Должен признаться, на меня его профессионально сделанные книги навевают смертельную скуку; более того, меня от них просто корежит. Пожалуй, я предпочел бы разглядывать синих бабочек, которых он наблюдал в Скалистых горах. Фразы его безупречны, структура произведений совершенна, но на горизонте — нигде ничего, чем этот автор, страдающий глубоким презрением к человеку, удивил бы по крайней мере самого себя. Нигде ни проблеска любви к ближнему. Честное слово, мне до него никакого дела, но все-таки боль мне доставляют не книги его, а сам он, когда, изображая самодовольство, он обескураженно стоит за своими книгами. Как профи, он относится к тем писателям, которые подхватывают и разрабатывают удивительные, потрясающие, отталкивающие или привлекающие к себе открытия, сделанные другими. Если бы, скажем, мне было любопытно узнать что-нибудь о собственной педофилии, я уж точно обратился бы не к его «Лолите», а к книгам тех, кто свободен духом: Рабле, де Сада, Лотреамона. Дешевым приемом было бы сказать, что Набоков накалывает своих героев на бумагу, как другие — бабочек, умерщвленных в спирте. Не покинь он в свое время русскую литературу, он был бы очень одиноким, всеми брошенным.
В нем эпоха встречается с собственными кокетливыми культами и с собственной абсолютной духовной пустотой. И это, по всей видимости, вполне удовлетворяет эмоциональные и интеллектуальные потребности двух наших континентов. Стерилизованный, дезодорированный, дезинфицированный, обработанный всеми антисептиками человек может приветствовать в нем достойное воплощение самого себя.
Наш старый добрый Солженицын
(Перевод О. Балла)
Читавший лишь написанные им в последние полтора десятилетия эссе, заявления, памфлеты, речи, доступные в газетах и журналах, наверняка и не подозревает, каким писателем был прежний
По всей вероятности, его доброта, готовность к участию, сердечное тепло — исчерпаны. Не то чтобы это совершенно непонятно, — все-таки страдание в значительной степени уничтожает эти качества, и однажды оказывается, что их действительно не осталось.
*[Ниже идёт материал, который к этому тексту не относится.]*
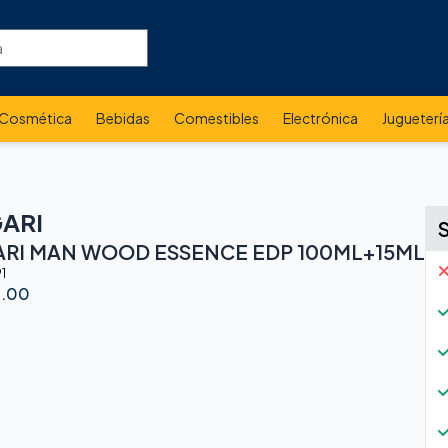
Cosmética
Bebidas
Comestibles
Electrónica
Jugueterí
ARI
RI MAN WOOD ESSENCE EDP 100ML+15ML
1
0.00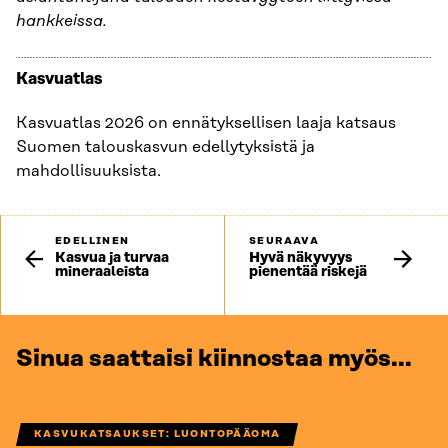
hankkeissa.
Kasvuatlas
Kasvuatlas 2026 on ennätyksellisen laaja katsaus
Suomen talouskasvun edellytyksistä ja
mahdollisuuksista.
EDELLINEN
SEURAAVA
Kasvua ja turvaa
Hyvä näkyvyys
mineraaleista
pienentää riskejä
Sinua saattaisi kiinnostaa myös...
KASVUKATSAUKSET: LUONTOPÄÄOMA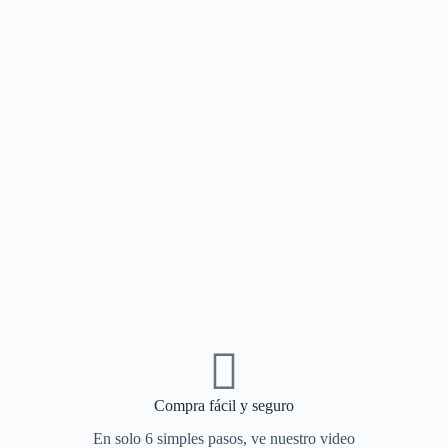
Compra fácil y seguro
En solo 6 simples pasos, ve nuestro video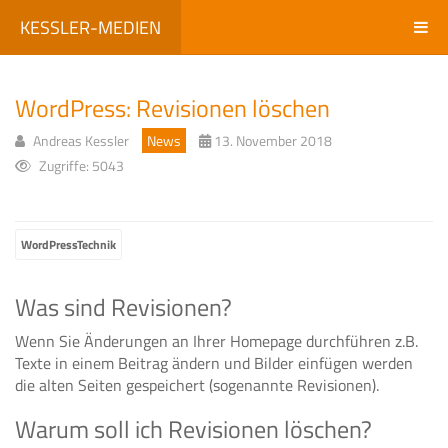
KESSLER-MEDIEN
WordPress: Revisionen löschen
Andreas Kessler
News
13. November 2018
Zugriffe: 5043
WordPressTechnik
Was sind Revisionen?
Wenn Sie Änderungen an Ihrer Homepage durchführen z.B.
Texte in einem Beitrag ändern und Bilder einfügen werden
die alten Seiten gespeichert (sogenannte Revisionen).
Warum soll ich Revisionen löschen?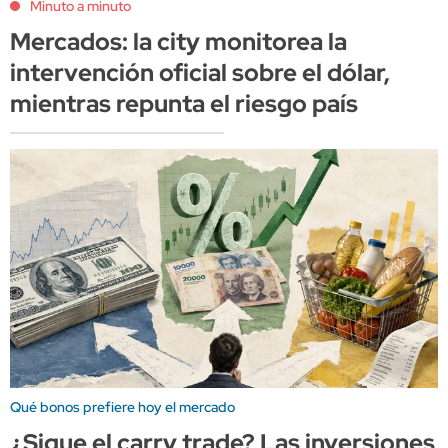
Minuto a minuto
Mercados: la city monitorea la
intervención oficial sobre el dólar,
mientras repunta el riesgo país
Qué bonos prefiere hoy el mercado
¿Sigue el carry trade? Las inversiones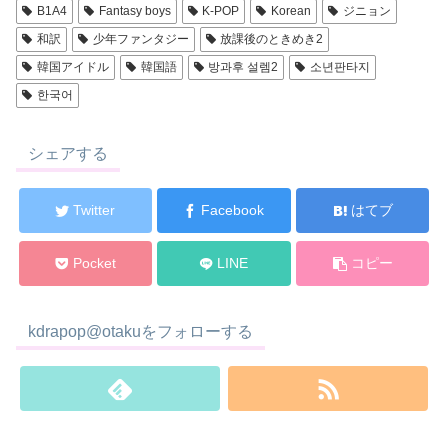
B1A4
Fantasy boys
K-POP
Korean
ジニョン
和訳
少年ファンタジー
放課後のときめき2
韓国アイドル
韓国語
방과후 설렘2
소년판타지
한국어
シェアする
Twitter
Facebook
はてブ
Pocket
LINE
コピー
kdrapop@otakuをフォローする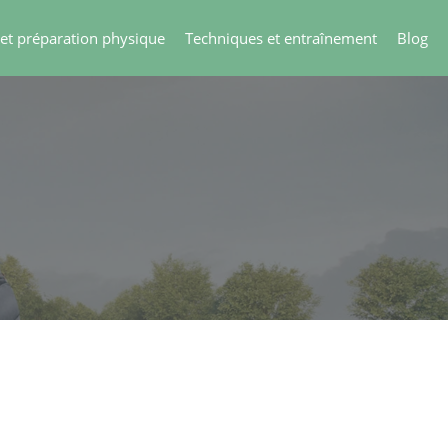
 et préparation physique
Techniques et entraînement
Blog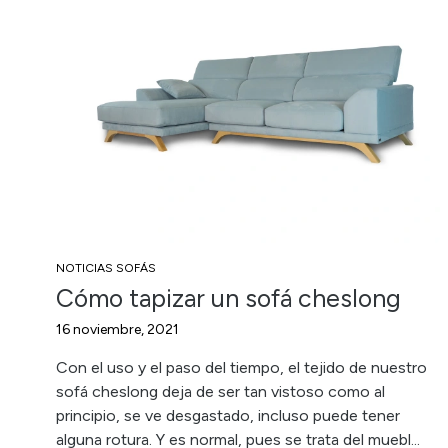
NOTICIAS SOFÁS
Cómo tapizar un sofá cheslong
16 noviembre, 2021
Con el uso y el paso del tiempo, el tejido de nuestro
sofá cheslong deja de ser tan vistoso como al
principio, se ve desgastado, incluso puede tener
alguna rotura. Y es normal, pues se trata del muebl...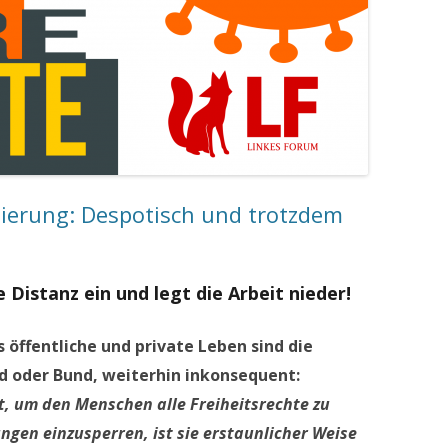
erung: Despotisch und trotzdem
e Distanz ein und legt die Arbeit nieder!
s öffentliche und private Leben sind die
d oder Bund, weiterhin inkonsequent:
t, um den Menschen alle Freiheitsrechte zu
ngen einzusperren, ist sie erstaunlicher Weise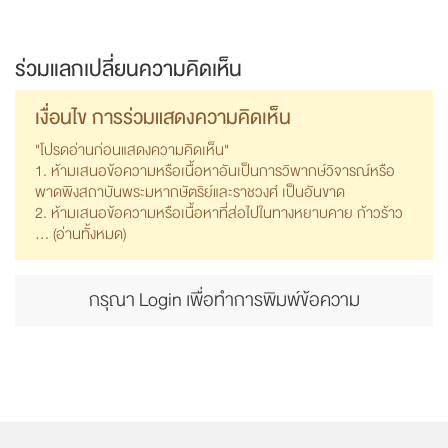
ร่วมแลกเปลี่ยนความคิดเห็น
เงื่อนไข การร่วมแสดงความคิดเห็น
"โปรดอ่านก่อนแสดงความคิดเห็น"
1. ห้ามเสนอข้อความหรือเนื้อหาอันเป็นการวิพากษ์วิจารณ์หรือ
พาดพิงสถาบันพระมหากษัตริย์และราชวงศ์ เป็นอันขาด
2. ห้ามเสนอข้อความหรือเนื้อหาที่ส่อไปในทางหยาบคาย ก้าวร้าว
... (
อ่านทั้งหมด
)
กรุณา Login เพื่อทำการพิมพ์ข้อความ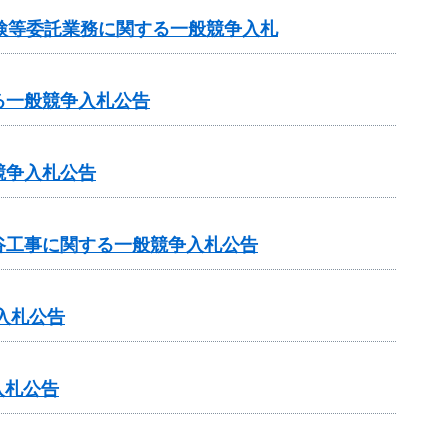
検等委託業務に関する一般競争入札
る一般競争入札公告
競争入札公告
谷工事に関する一般競争入札公告
入札公告
入札公告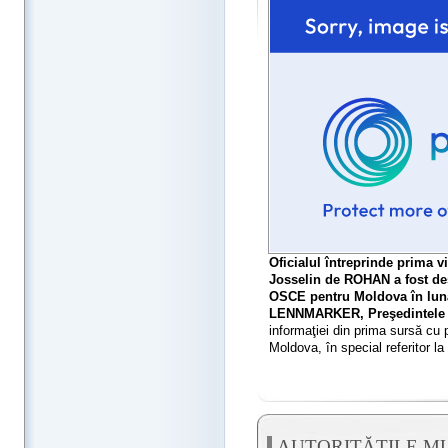
Oficialul întreprinde prima v
Josselin de ROHAN a fost des
OSCE pentru Moldova în luna
LENNMARKER, Preşedintele
informaţiei din prima sursă cu p
Moldova, în special referitor la
AUTORITĂŢILE M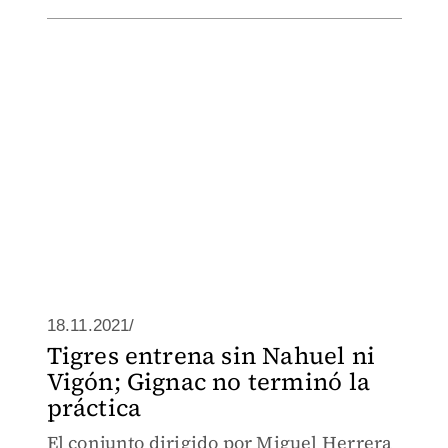
18.11.2021/
Tigres entrena sin Nahuel ni
Vigón; Gignac no terminó la
práctica
El conjunto dirigido por Miguel Herrera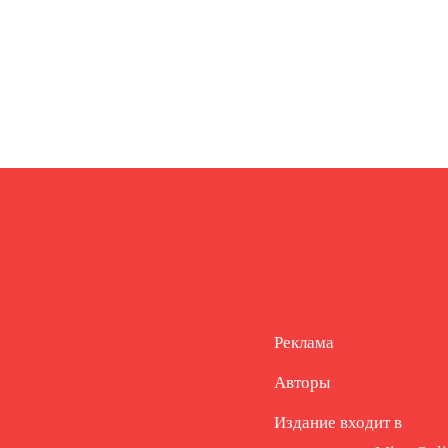
Реклама
Авторы
Издание входит в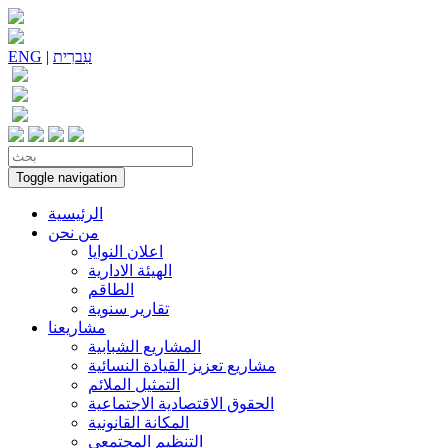
עִברִית
|
ENG
Toggle navigation
الرئيسية
من نحن
اعلان النوايا
الهيئة الادارية
الطاقم
تقارير سنوية
مشاريعنا
المشاريع الشبابية
مشاريع تعزيز القيادة النسائية
التمثيل الملائم
الحقوق الاقتصادية الاجتماعية
المكانة القانونية
التنظيم المجتمعي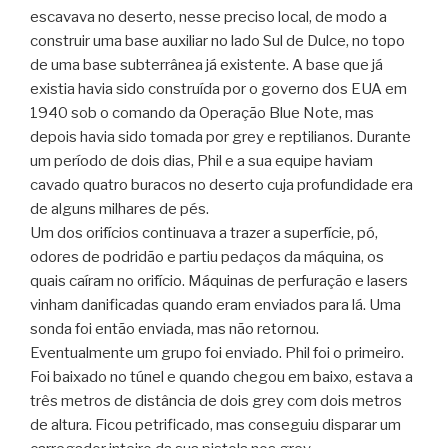
escavava no deserto, nesse preciso local, de modo a
construir uma base auxiliar no lado Sul de Dulce, no topo
de uma base subterrânea já existente. A base que já
existia havia sido construída por o governo dos EUA em
1940 sob o comando da Operação Blue Note, mas
depois havia sido tomada por grey e reptilianos. Durante
um período de dois dias, Phil e a sua equipe haviam
cavado quatro buracos no deserto cuja profundidade era
de alguns milhares de pés.
Um dos orifícios continuava a trazer a superfície, pó,
odores de podridão e partiu pedaços da máquina, os
quais caíram no orifício. Máquinas de perfuração e lasers
vinham danificadas quando eram enviados para lá. Uma
sonda foi então enviada, mas não retornou.
Eventualmente um grupo foi enviado. Phil foi o primeiro.
Foi baixado no túnel e quando chegou em baixo, estava a
três metros de distância de dois grey com dois metros
de altura. Ficou petrificado, mas conseguiu disparar um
Нового Солженицына вряд ли возможно назвать чувствительным или умным человеком. Он и мыслей своих не может толком систематизировать, скорее, жалуется, вопиет, обличает, сетует, неистовствует, суетится. Складывается впечатление, что ему не удается обуздать свои страсти разумом. Однако масштаба он, конечно, не утратил и теперь. Возможно, это последнее, что утрачивает человек. Но он пуст, пуст. Он занимается уже не людьми, не личными качествами или индивидуальными особенностями, которыми ему следовало бы заниматься по законам его призвания, а заботами и бедами страны размером с континент. И даже сейчас, после стольких лет своей вынужденной политической карьеры, он ведет себя так, как если бы эта гигантская страна была личностью со своими качествами, к которым было бы возможно взывать. Он стыдит ее, порицает, поучает, взывает к ее душе, иной раз теряет терпение, срывается, поносит ее или напрямую дает ей инструкции. Знаменитый писатель обращается к своей стране и не хочет отдавать себе отчет в том, что это не страна ему не отвечает, а он говорит сам с собой. Солженицын двадцать лет подряд старается втереться в большую политику, притом что он лет тридцать как уже там. Но не то чтобы он был нечувствителен к политике, скорее, как можно предположить, он и политических авторов не особенно читал. Он как будто живет в том, довольно забавном, убеждении, что нет и не может быть такого предмета, о котором он, не имея об этом предмете представления, не мог бы высказывать свое мнение. Словам его недостает не только доброты, участия и сердечного тепла, — он как будто утратил вместе с ними и свое великолепное чувство реальности, более того — остатки памяти о своей реалистиче-ской выучке.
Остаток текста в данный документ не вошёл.